MATERIAL TO PROCESS:

################

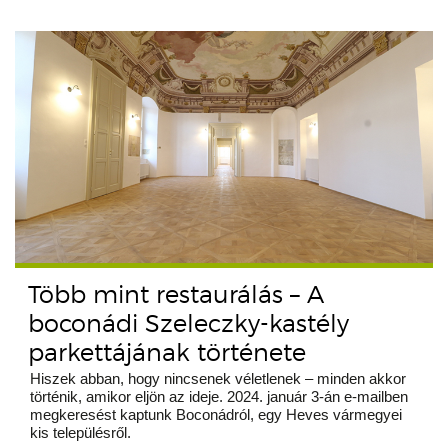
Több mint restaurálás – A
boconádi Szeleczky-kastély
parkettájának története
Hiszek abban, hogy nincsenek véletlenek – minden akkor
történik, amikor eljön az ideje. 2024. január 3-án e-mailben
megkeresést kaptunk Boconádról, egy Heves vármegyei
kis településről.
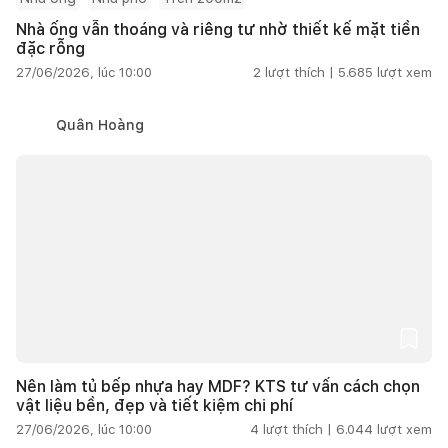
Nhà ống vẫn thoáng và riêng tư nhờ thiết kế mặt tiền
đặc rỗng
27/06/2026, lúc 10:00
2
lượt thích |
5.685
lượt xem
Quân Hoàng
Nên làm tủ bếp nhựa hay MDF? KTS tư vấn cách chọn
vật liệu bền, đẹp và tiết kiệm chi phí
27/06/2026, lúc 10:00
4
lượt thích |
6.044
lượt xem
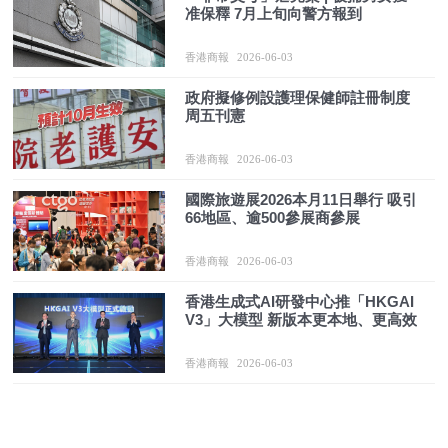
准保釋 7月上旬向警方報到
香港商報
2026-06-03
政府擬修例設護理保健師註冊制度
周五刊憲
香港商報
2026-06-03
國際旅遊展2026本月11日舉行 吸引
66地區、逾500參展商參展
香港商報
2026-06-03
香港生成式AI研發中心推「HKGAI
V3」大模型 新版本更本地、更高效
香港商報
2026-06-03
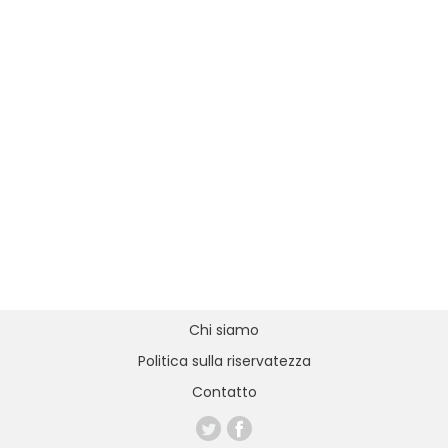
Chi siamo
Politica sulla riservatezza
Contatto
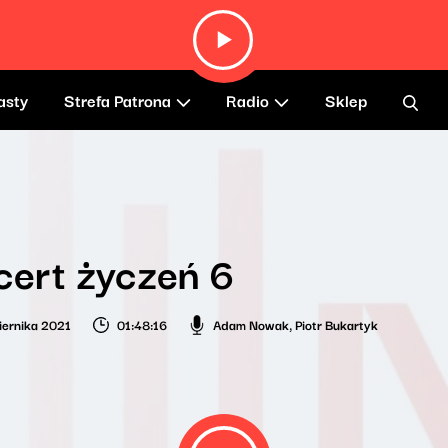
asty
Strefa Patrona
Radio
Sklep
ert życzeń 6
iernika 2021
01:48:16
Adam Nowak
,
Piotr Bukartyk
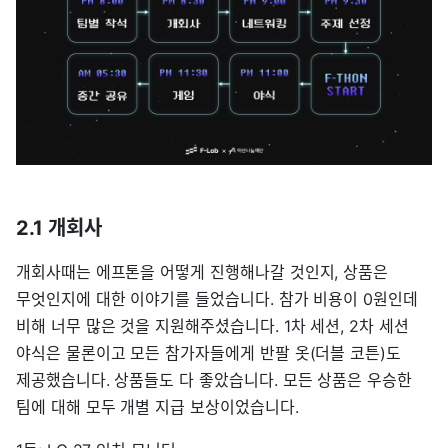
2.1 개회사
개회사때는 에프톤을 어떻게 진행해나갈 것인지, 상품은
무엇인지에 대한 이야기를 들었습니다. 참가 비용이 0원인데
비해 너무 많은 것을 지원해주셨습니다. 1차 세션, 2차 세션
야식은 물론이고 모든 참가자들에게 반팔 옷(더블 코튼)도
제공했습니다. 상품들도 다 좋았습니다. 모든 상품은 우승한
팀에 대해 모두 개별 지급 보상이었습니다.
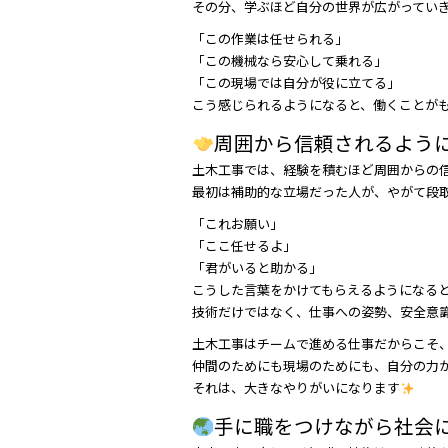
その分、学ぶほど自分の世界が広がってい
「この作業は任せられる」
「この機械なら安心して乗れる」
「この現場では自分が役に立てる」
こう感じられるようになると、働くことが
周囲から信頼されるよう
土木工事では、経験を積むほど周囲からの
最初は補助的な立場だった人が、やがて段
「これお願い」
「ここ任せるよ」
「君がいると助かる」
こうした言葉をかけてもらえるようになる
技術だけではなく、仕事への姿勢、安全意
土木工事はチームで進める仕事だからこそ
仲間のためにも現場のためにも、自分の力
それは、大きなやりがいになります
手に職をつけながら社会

################

EXERCISE AIM: Copy every entry exactly; drop the pictures.

ANSWER BOX:
Több mint restaurálás – A
boconádi Szeleczky-kastély
parkettájának története
Hiszek abban, hogy nincsenek véletlenek – minden akkor
történik, amikor eljön az ideje. 2024. január 3-án e-mailben
megkeresést kaptunk Boconádról, egy Heves vármegyei
kis településről.
Nhà ống vẫn thoáng và riêng tư nhờ thiết kế mặt tiền
đặc rỗng
27/06/2026, lúc 10:00
2
lượt thích |
5.685
lượt xem
Quân Hoàng
Nên làm tủ bếp nhựa hay MDF? KTS tư vấn cách chọn
vật liệu bền, đẹp và tiết kiệm chi phí
27/06/2026, lúc 10:00
4
lượt thích |
6.044
lượt xem
准保釋 7月上旬向警方報到
香港商報
2026-06-03
政府擬修例設護理保健師註冊制度
周五刊憲
香港商報
2026-06-03
國際旅遊展2026本月11日舉行 吸引
66地區、逾500參展商參展
香港商報
2026-06-03
香港生成式AI研發中心推「HKGAI
V3」大模型 新版本更本地、更高效
香港商報
2026-06-03
Chi siamo
Politica sulla riservatezza
Contatto
asty
Strefa Patrona
Radio
Sklep
ert życzeń 6
iernika 2021
01:48:16
Adam Nowak
,
Piotr Bukartyk
2.1 개회사
개회사때는 에프톤을 어떻게 진행해나갈 것인지, 상품은
무엇인지에 대한 이야기를 들었습니다. 참가 비용이 0원인데
비해 너무 많은 것을 지원해주셨습니다. 1차 세션, 2차 세션
야식은 물론이고 모든 참가자들에게 반팔 옷(더블 코튼)도
제공했습니다. 상품들도 다 좋았습니다. 모든 상품은 우승한
팀에 대해 모두 개별 지급 보상이었습니다.
その分、学ぶほど自分の世界が広がってい
「この作業は任せられる」
「この機械なら安心して乗れる」
「この現場では自分が役に立てる」
こう感じられるようになると、働くことが
周囲から信頼されるよう
土木工事では、経験を積むほど周囲からの
最初は補助的な立場だった人が、やがて段
「これお願い」
「ここ任せるよ」
「君がいると助かる」
こうした言葉をかけてもらえるようになる
技術だけではなく、仕事への姿勢、安全意
土木工事はチームで進める仕事だからこそ
仲間のためにも現場のためにも、自分の力
それは、大きなやりがいになります
手に職をつけながら社会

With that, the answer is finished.